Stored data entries
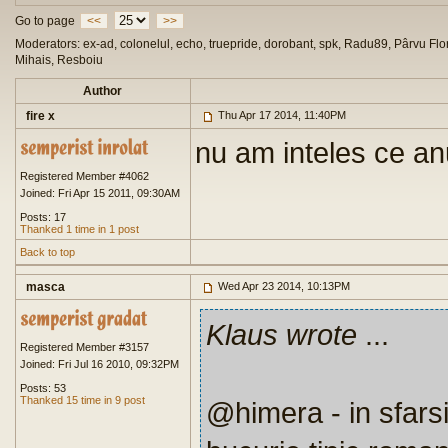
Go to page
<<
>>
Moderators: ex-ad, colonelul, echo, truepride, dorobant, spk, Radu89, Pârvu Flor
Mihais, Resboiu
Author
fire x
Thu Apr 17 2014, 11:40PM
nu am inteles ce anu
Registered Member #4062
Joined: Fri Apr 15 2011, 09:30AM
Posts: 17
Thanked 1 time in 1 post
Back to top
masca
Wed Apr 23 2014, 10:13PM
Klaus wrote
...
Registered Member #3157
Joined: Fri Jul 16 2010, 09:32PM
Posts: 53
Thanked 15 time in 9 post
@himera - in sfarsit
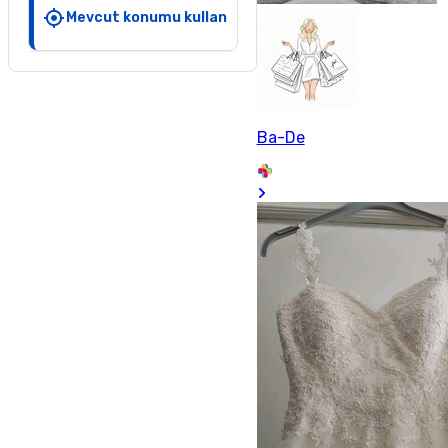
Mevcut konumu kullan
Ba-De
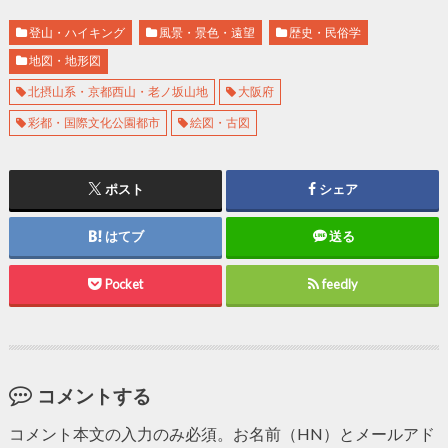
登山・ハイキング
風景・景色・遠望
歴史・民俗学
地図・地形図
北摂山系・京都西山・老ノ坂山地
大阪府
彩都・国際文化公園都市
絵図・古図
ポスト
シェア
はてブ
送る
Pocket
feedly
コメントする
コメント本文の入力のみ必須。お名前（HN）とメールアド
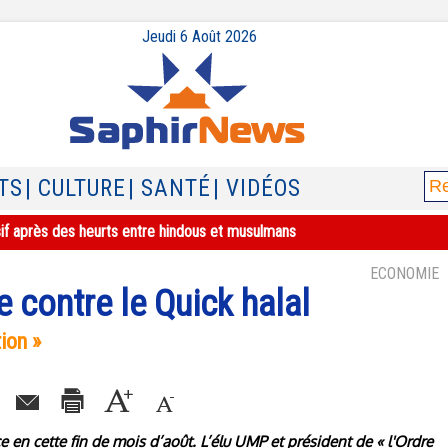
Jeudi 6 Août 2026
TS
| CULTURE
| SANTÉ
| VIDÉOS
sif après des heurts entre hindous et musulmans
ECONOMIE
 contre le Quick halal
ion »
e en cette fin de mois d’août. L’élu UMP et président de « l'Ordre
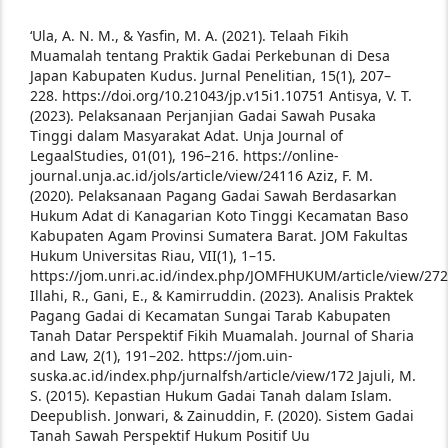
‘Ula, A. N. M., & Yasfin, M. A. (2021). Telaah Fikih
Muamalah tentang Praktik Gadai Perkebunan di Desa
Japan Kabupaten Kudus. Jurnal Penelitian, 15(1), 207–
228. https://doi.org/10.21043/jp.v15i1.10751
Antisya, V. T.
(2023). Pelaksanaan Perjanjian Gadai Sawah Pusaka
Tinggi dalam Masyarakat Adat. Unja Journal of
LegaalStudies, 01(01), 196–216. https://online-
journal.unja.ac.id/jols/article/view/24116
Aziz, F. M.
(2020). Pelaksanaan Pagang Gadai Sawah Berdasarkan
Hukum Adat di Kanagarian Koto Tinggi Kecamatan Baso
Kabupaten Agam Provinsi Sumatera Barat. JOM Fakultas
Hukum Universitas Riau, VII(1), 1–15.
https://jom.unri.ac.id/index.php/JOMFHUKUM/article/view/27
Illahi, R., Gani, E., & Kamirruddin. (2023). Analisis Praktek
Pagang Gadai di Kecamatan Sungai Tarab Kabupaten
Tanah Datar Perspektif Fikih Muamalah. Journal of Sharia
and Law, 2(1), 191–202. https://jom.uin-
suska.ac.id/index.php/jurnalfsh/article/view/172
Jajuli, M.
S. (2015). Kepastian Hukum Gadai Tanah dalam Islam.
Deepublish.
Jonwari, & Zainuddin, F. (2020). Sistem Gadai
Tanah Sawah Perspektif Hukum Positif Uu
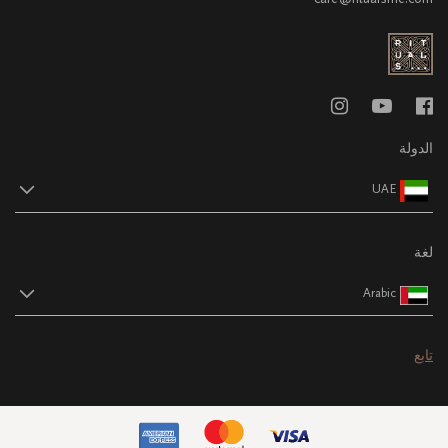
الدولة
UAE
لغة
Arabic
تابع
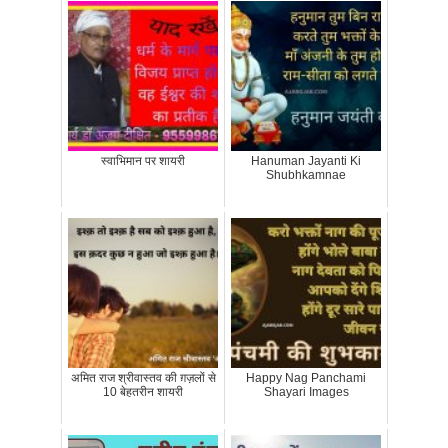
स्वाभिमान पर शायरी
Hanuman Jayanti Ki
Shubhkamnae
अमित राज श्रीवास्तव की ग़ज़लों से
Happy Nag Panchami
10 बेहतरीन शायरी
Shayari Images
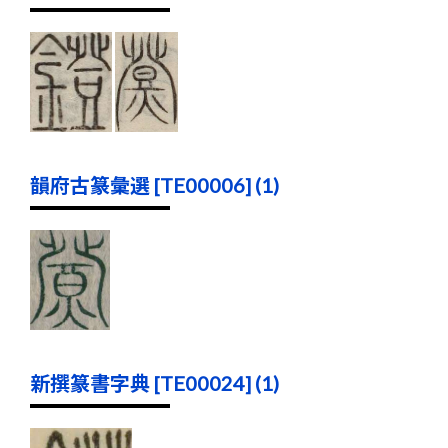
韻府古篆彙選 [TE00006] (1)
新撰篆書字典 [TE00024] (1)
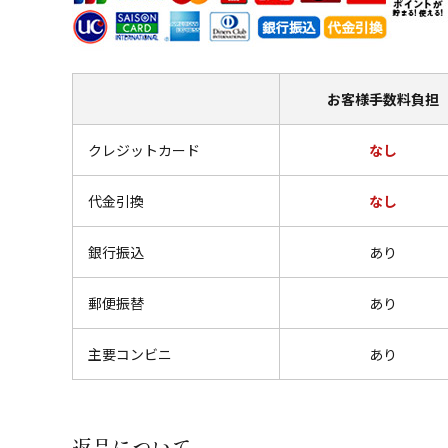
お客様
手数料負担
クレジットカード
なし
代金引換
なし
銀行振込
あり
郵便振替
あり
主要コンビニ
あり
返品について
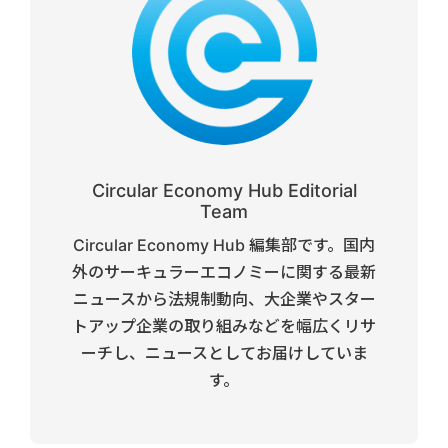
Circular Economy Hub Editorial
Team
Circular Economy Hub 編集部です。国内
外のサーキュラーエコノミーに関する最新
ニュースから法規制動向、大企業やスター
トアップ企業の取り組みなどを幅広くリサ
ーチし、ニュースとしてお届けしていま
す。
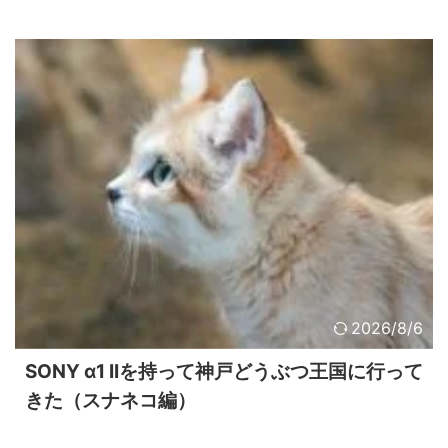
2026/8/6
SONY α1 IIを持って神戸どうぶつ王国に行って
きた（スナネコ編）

**TASK OBJECTIVE**
Copy whichever lines of the records above contain the word "https".

**ANSWER SPACE**
228. https://doi.org/10.21043/jp.v15i1.10751
LegaalStudies, 01(01), 196–216. https://online-
https://jom.unri.ac.id/index.php/JOMFHUKUM/article/view/27
and Law, 2(1), 191–202. https://jom.uin-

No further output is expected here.